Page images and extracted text
########

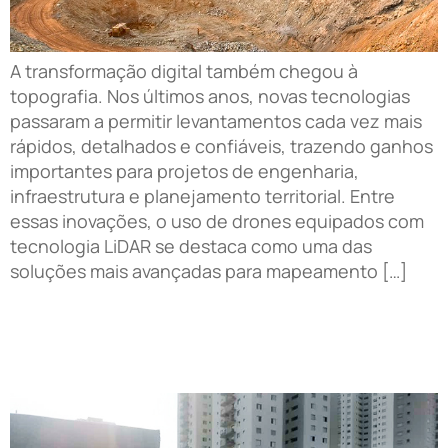
A transformação digital também chegou à
topografia. Nos últimos anos, novas tecnologias
passaram a permitir levantamentos cada vez mais
rápidos, detalhados e confiáveis, trazendo ganhos
importantes para projetos de engenharia,
infraestrutura e planejamento territorial. Entre
essas inovações, o uso de drones equipados com
tecnologia LiDAR se destaca como uma das
soluções mais avançadas para mapeamento […]
Levantamento topográfico: o que ele revela sobre o
terreno e por que isso muda o rumo da sua obra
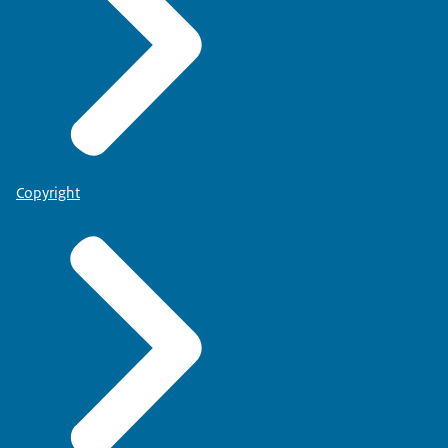
Copyright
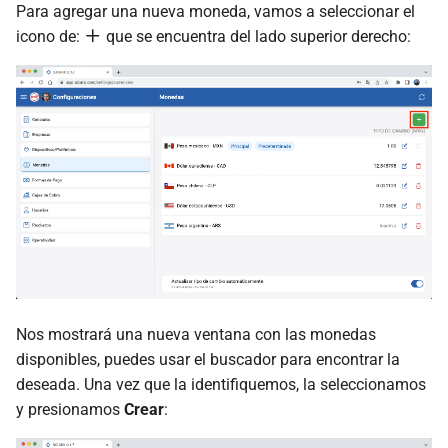
Para agregar una nueva moneda, vamos a seleccionar el
icono de:
que se encuentra del lado superior derecho:
Nos mostrará una nueva ventana con las monedas
disponibles, puedes usar el buscador para encontrar la
deseada. Una vez que la identifiquemos, la seleccionamos
y presionamos
Crear
:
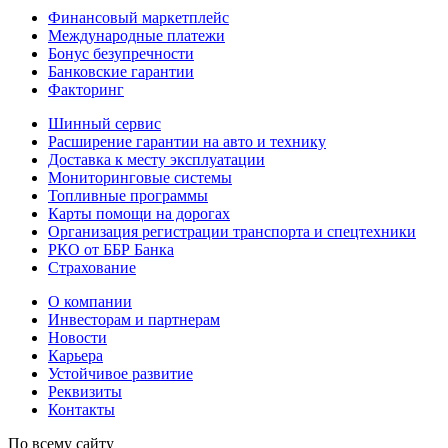
Финансовый маркетплейс
Международные платежи
Бонус безупречности
Банковские гарантии
Факторинг
Шинный сервис
Расширение гарантии на авто и технику
Доставка к месту эксплуатации
Мониторинговые системы
Топливные программы
Карты помощи на дорогах
Организация регистрации транспорта и спецтехники
РКО от ББР Банка
Страхование
О компании
Инвесторам и партнерам
Новости
Карьера
Устойчивое развитие
Реквизиты
Контакты
По всему сайту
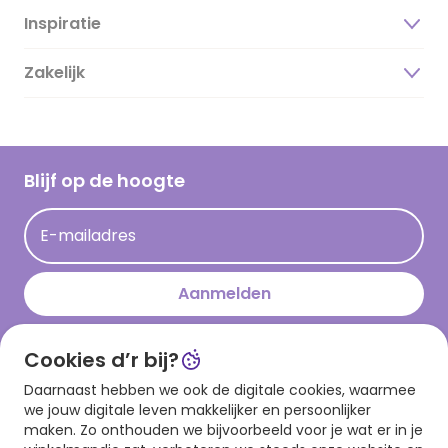
Inspiratie
Over ons
Duurzaamheid
Zakelijk
Magazine
Vacatures
Inspiratieteksten
Inloggen retailer
Werken bij Hallmark
Cadeau inspiratie
Hallmark Kaartclub
Blijf op de hoogte
Kaartinspiratie
Acties
E-mailadres
Persberichten
Hallmark en Kinderpostzegels
Aanmelden
Cookies d’r bij?
Download onze app
Daarnaast hebben we ook de digitale cookies, waarmee
we jouw digitale leven makkelijker en persoonlijker
maken. Zo onthouden we bijvoorbeeld voor je wat er in je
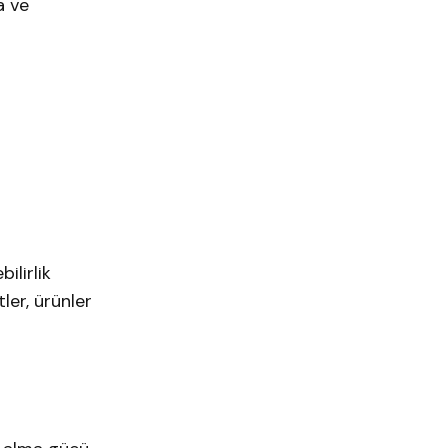
a ve
ilirlik
tler, ürünler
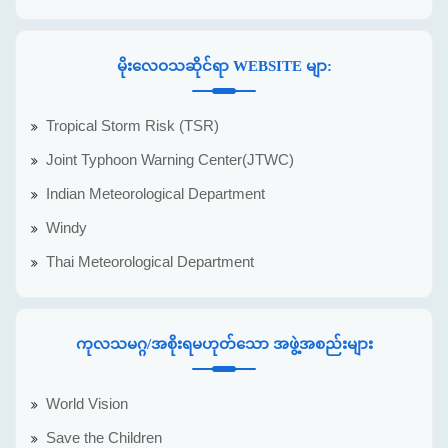
မိုးလေဝသဆိုင်ရာ WEBSITE မျာ:
Tropical Storm Risk (TSR)
Joint Typhoon Warning Center(JTWC)
Indian Meteorological Department
Windy
Thai Meteorological Department
ကုလသမဂ္ဂ/အစိုးရမဟုတ်သော အဖွဲ့အစည်းများ
World Vision
Save the Children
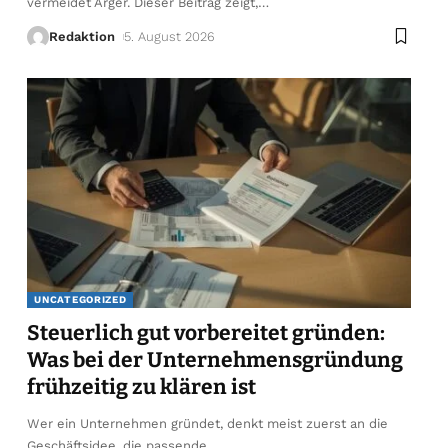
vermeidet Ärger. Dieser Beitrag zeigt,
…
Redaktion
5. August 2026
UNCATEGORIZED
Steuerlich gut vorbereitet gründen:
Was bei der Unternehmensgründung
frühzeitig zu klären ist
Wer ein Unternehmen gründet, denkt meist zuerst an die
Geschäftsidee, die passende
…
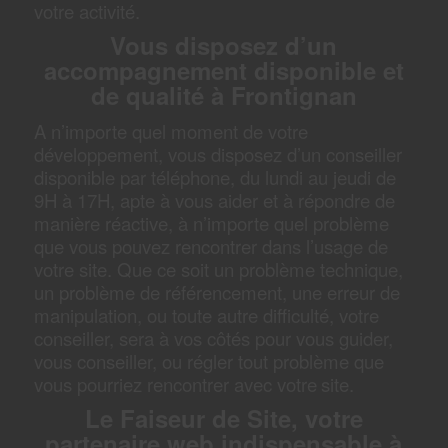
votre activité.
Vous disposez d’un
accompagnement disponible et
de qualité à Frontignan
A n’importe quel moment de votre
développement, vous disposez d’un conseiller
disponible par téléphone, du lundi au jeudi de
9H à 17H, apte à vous aider et à répondre de
manière réactive, à n’importe quel problème
que vous pouvez rencontrer dans l’usage de
votre site. Que ce soit un problème technique,
un problème de référencement, une erreur de
manipulation, ou toute autre difficulté, votre
conseiller, sera à vos côtés pour vous guider,
vous conseiller, ou régler tout problème que
vous pourriez rencontrer avec votre
site.
Le Faiseur de Site, votre
partenaire web indispensable à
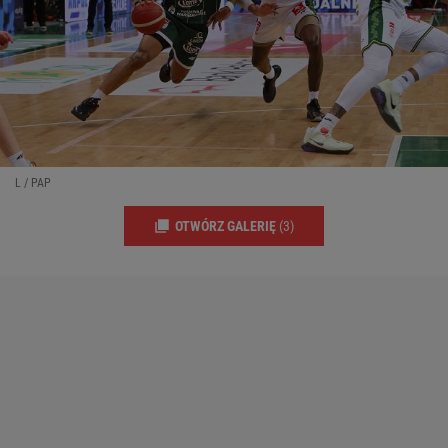
L / PAP
OTWÓRZ GALERIĘ
(3)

########

* **PROBLEM TO SOLVE**: If a line in the data above holds the word "mais", count it, and give only the final number.

* **RESPONSE TO THE EXERCISE**: 2